貸出手続きをして一時的に自分のもののようにしているので、「返す」が使用されるのです。
また、「返す」は表であったものを裏にする、上にあったものを下にするという意味でも使われます。
「返す」と「戻す」の英語表記の違い
「返す」は英語で、返却する意味では“return”、ひっくりかえす意味では“turn over”と表記をします。
「戻す」は英語で、もとあった場所に返す意味で“return”や“put back”と表記をします。
「返す」の意味
「返す」には、数多くの意味があります。
まず、表であったものを裏にする、上にあったものを下にする意味があります。
せんべいを焼くときは、片面ずつを火にあてて両面を焼きます。
火にあたっている方を表とすれば、火にあたっていない方が裏になります。
この火にあたっていた方とあたっていない方を違えることを「せんべいを返す」のようにいいます。
他に「返す」には、物をもとにあった場所に戻すという意味もあります。
借りていたものを所有者に戻すという意味もあり、所有権を移す意味が含まれています。
「返す」の使い方
さまざまな意味がありますが、もとにあった場所に戻す、所有者に戻すという意味で使われることが多いです。
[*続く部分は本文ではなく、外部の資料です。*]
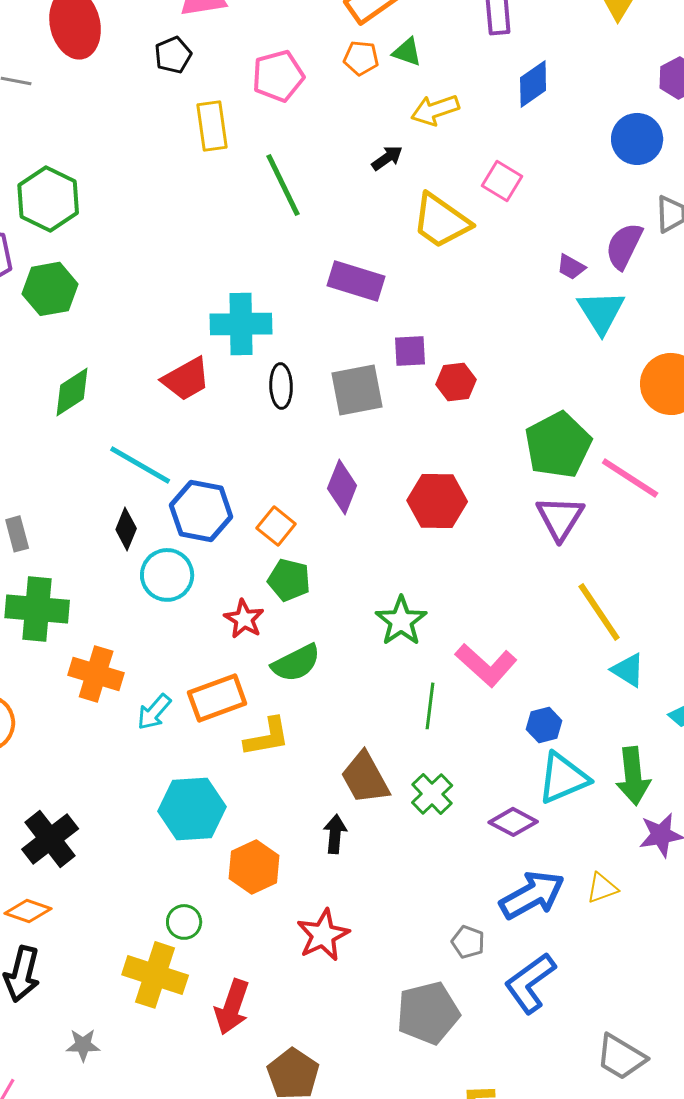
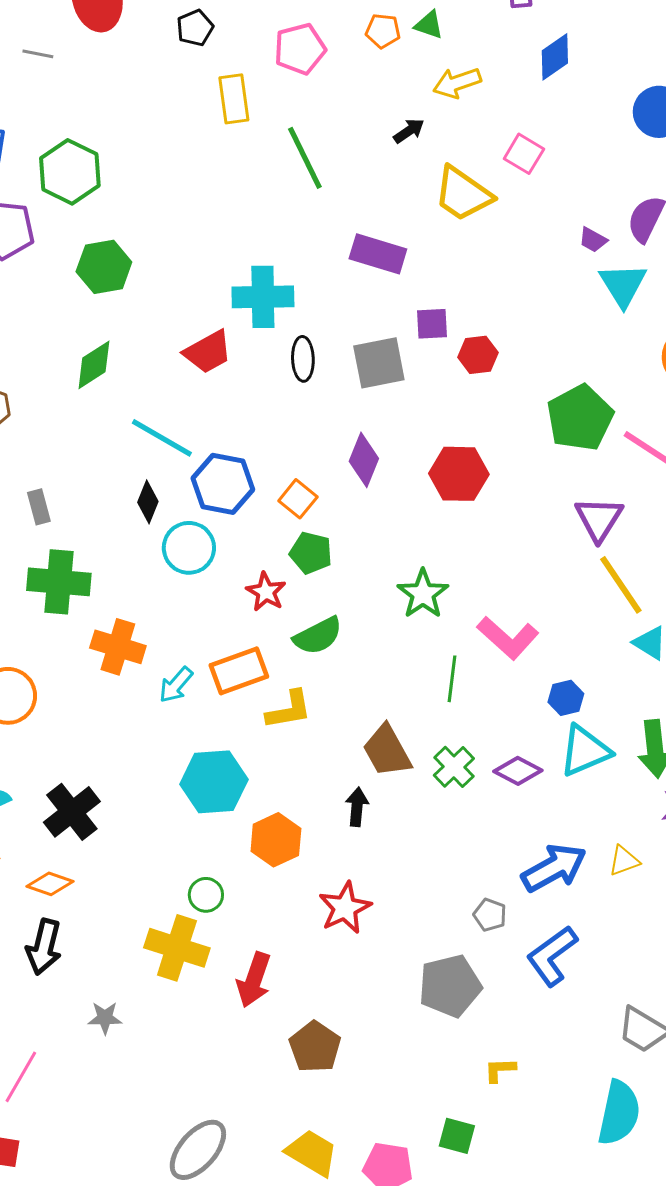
green hexagon: (50, 289) -> (104, 267), moved
purple triangle: (560, 518) -> (599, 519), moved
purple diamond: (513, 822) -> (518, 771), moved

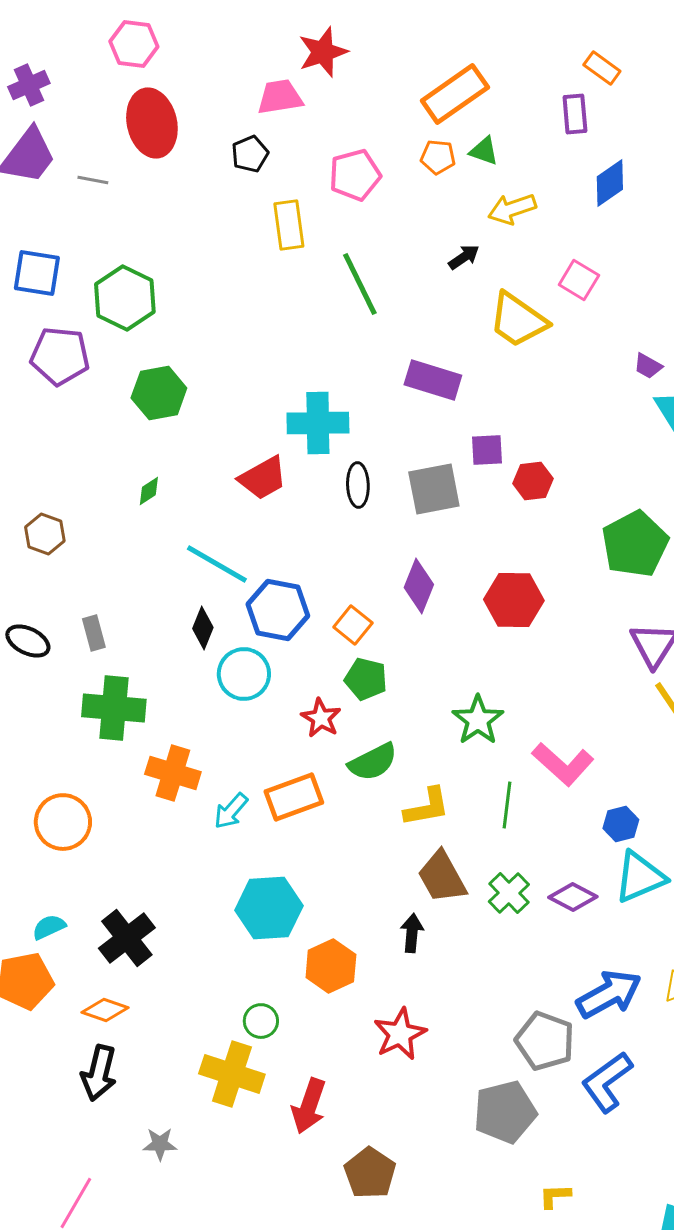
green diamond: (94, 365) -> (149, 491), size x0.6
yellow L-shape: (289, 710) -> (427, 807), moved
gray pentagon: (490, 915) -> (545, 1041), size x1.8

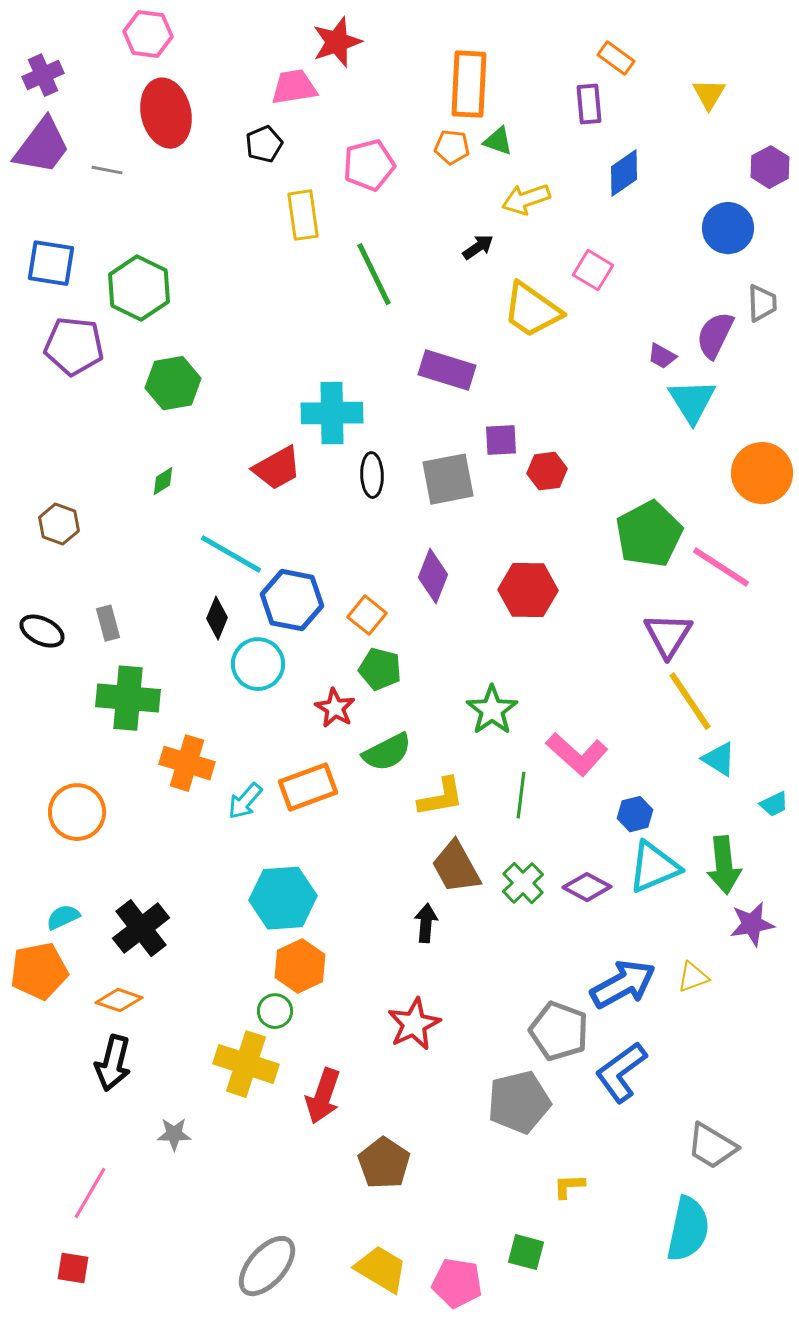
orange rectangle: (455, 94) -> (469, 84), turned -52
orange hexagon: (331, 966) -> (300, 966), moved

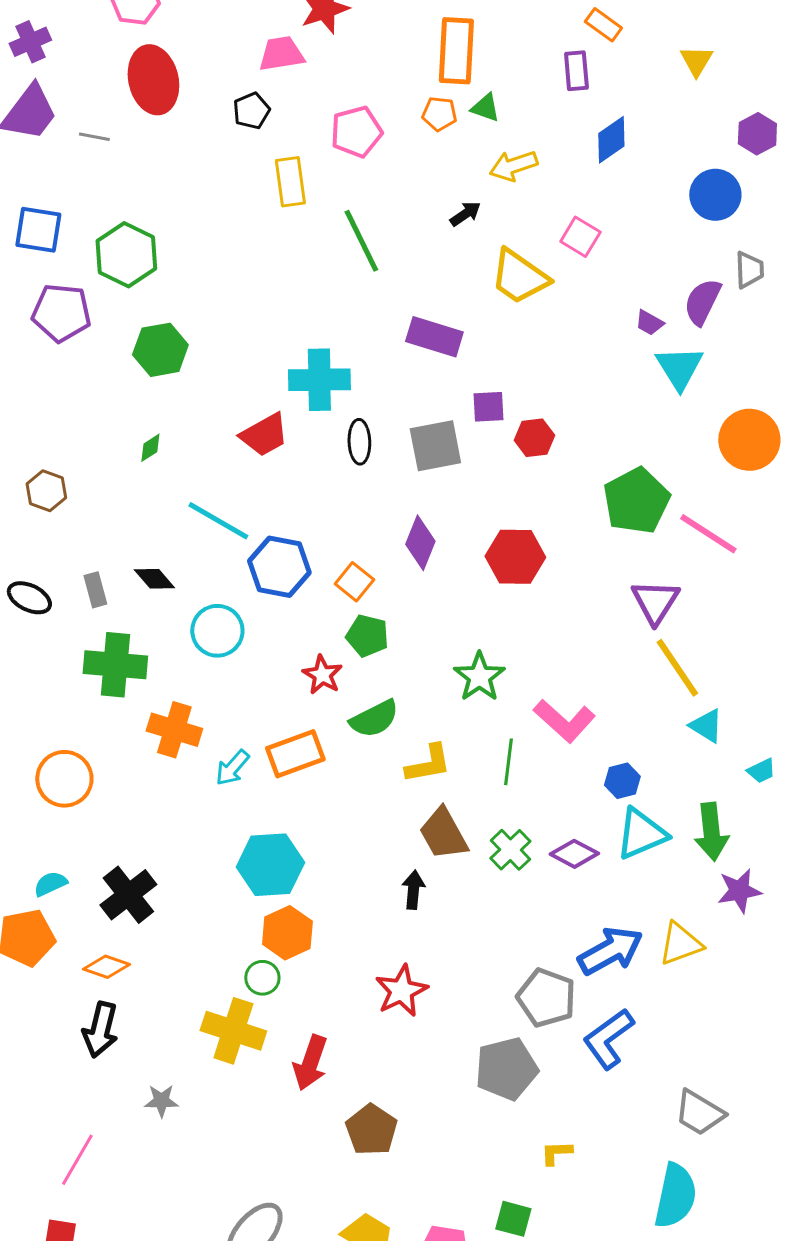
black diamond: (217, 618) -> (154, 579), moved, turned -63
cyan circle: (258, 664) -> (217, 631), moved
yellow triangle: (693, 977) -> (680, 944), size x1.4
自分自身が所有する本を、もともとしまわれていた本棚に戻すことを「本棚に返す」ということができ、また図書館から借りた本を戻すことを「図書館に返す」ということができます。
「返す」という言葉は物に使われ、人には使いません。
「家にかえす」の場合は、「返す」ではなく「帰す」の漢字を使用します。
「返す」を使った例文
・『借りていた本を返す』
・『裏になっていた洋服を返す』
・『友達に借りていた辞書を返す』
・『不良品だったので購入店に返す』
「返す」の類語
「戻す」が類語です。
「返す」の対義語
借りていたものを所有者に戻す意味の対義語は「借りる」になります。
「戻す」の意味
「戻す」にはいくつもの意味があります。
まず、もとにあった状態やもとにあった場所に返すという意味です。
会話をしていて途中で別の方向に話が進んでしまうことがあります。
別の方向に進んでしまった話しを、もともと話していたことに返すことを「話しを戻す」といいます。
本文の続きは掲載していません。